A Productivity Index is a tool for measuring process performance within your organization. It makes it possible to compare the performance between different parts of the organization. This is called Internal Benchmarking. It makes it also possible to compare the performance of your organization with other organizations, this is called External Benchmarking. These comparisons can be done between different parts of an organization but also between different years.
The typical figures measured in a productivity index are non-financial key figures. For a sales process, these would be key figures like the number of customer contacts, number of emails, number of quotations, number of sales orders, number of invoices, headcount, etc.

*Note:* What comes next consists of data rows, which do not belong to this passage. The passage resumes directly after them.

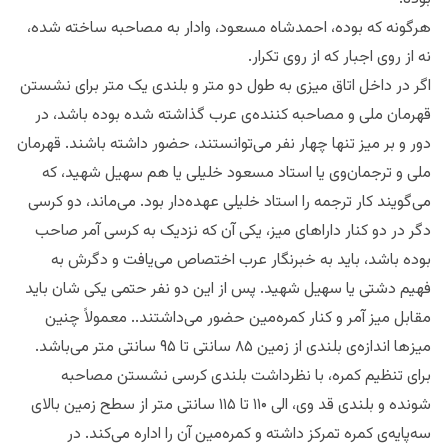
هرگونه که بوده، احمدشاه مسعود، وادار به مصاحبه ساخته شده،
نه از روی اجبار که از روی تکرار.
اگر در داخل اتاق میزی به طول دو متر و بلندی یک متر برای نشستن
قهرمان ملی و مصاحبه کننده‌ی عرب گذاشته شده بوده باشد، در
دور و بر میز تنها چهار نفر می‌توانستند، حضور داشته باشند. قهرمان
ملی و ترجمان‌وی یا استاد مسعود خلیلی یا هم سهیل شهید، که
می‌گویند کار ترجمه را استاد خلیلی عهده‌دار بود. می‌‌ماند، دو کرسی
دگر در دو کنار داراهای میز، یکی آن که نزدیک به کرسی آمر صاحب
بوده باشد، باید به خبرنگار عرب اختصاص می‌‌یافت‌ و دگرش به
فهیم دشتی یا سهیل شهید. پس از این دو نفر حتمی یکی شان باید
مقابل میز آمر و کنار کمره‌مین حضور می‌‌داشتند.. معمولاً چنین
میز‌ها اندازه‌ی بلندی از زمین ۸۵ سانتی تا ۹۵ سانتی متر می‌باشد.
برای تنظیم کمره، با نظرداشت بلندی کرسی نشستن مصاحبه
شونده و بلندی قد وی، الی ۱۱۰ تا ۱۱۵ سانتی متر از سطح زمین بالای
سه‌پایه‌ی کمره تمرکز داشته و کمره‌مین آن را اداره می‌کند. در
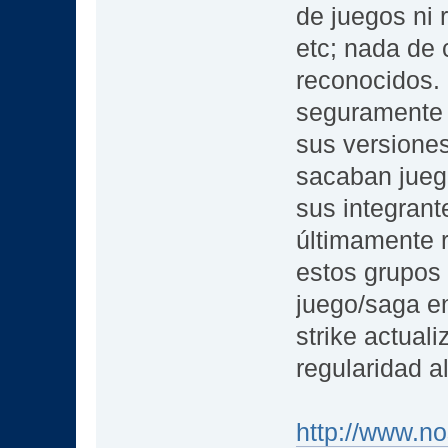
de juegos ni 
etc; nada de
reconocidos. 
seguramente 
sus versione
sacaban juego
sus integrant
últimamente r
estos grupos
juego/saga en
strike actuali
regularidad a
http://www.n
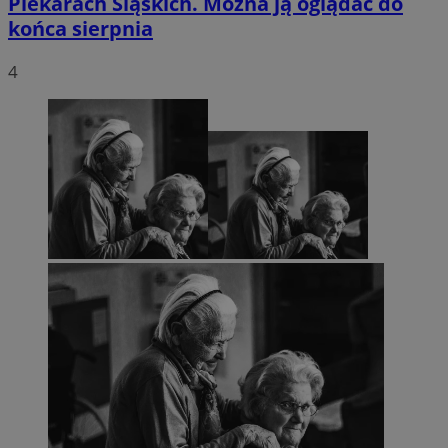
Piekarach Śląskich. Można ją oglądać do
końca sierpnia
4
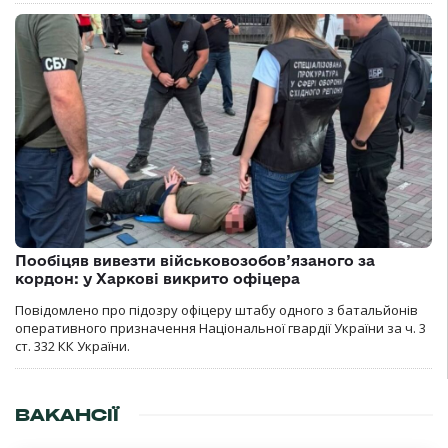
Пообіцяв вивезти військовозобов’язаного за
кордон: у Харкові викрито офіцера
Повідомлено про підозру офіцеру штабу одного з батальйонів
оперативного призначення Національної гвардії України за ч. 3
ст. 332 КК України.
ВАКАНСІЇ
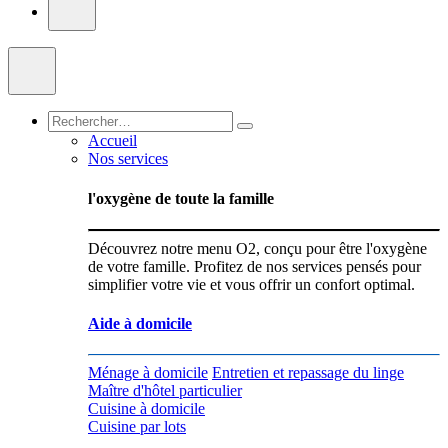
Accueil
Nos services
l'oxygène de toute la famille
Découvrez notre menu O2, conçu pour être l'oxygène
de votre famille. Profitez de nos services pensés pour
simplifier votre vie et vous offrir un confort optimal.
Aide à domicile
Ménage à domicile
Entretien et repassage du linge
Maître d'hôtel particulier
Cuisine à domicile
Cuisine par lots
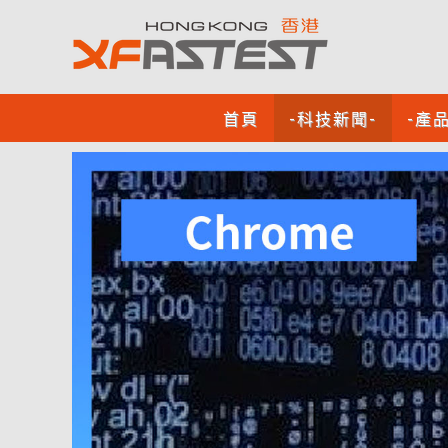
首頁
-科技新聞-
-產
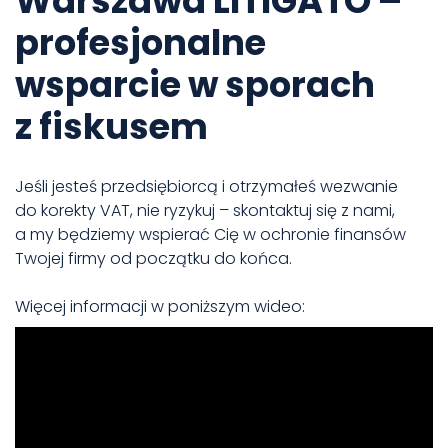
Warszawa LITIGATO –
profesjonalne
wsparcie w sporach
z fiskusem
Jeśli jesteś przedsiębiorcą i otrzymałeś wezwanie
do korekty VAT, nie ryzykuj – skontaktuj się z nami,
a my będziemy wspierać Cię w ochronie finansów
Twojej firmy od początku do końca.
Więcej informacji w poniższym wideo:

A productivity index can be set up using only a spreadsheet and simply counting manually the number of quotations, orders, etc. For small organizations and small departments, this can be a practical way of working. For larger organizations, a productivity index can be derived from systems. This can be done by counting the number of documents via some reports in an ERP or CRM system and manually entering this into a spreadsheet.
More efficiently, a Productivity Index is implemented in a Business Intelligence (BI) system. This offers the possibility to automatically generate the overviews with data from ERP or CRM systems. Of course, this is always a trade-off, if a Productivity Index is only made once, for a smaller organization it is more efficient to do it just in a spreadsheet. If it is used more often, it might be worth the investment and it might be a useful addition to a Digital Boardroom.
To conclude, a Productivity Index can be a very useful tool to get insight into the performance of your organization. If two departments perform very differently on the same process, this might mean that there are bottlenecks in the process and there is room for improvement. This can trigger changes in the way of working, the organization and the systems used.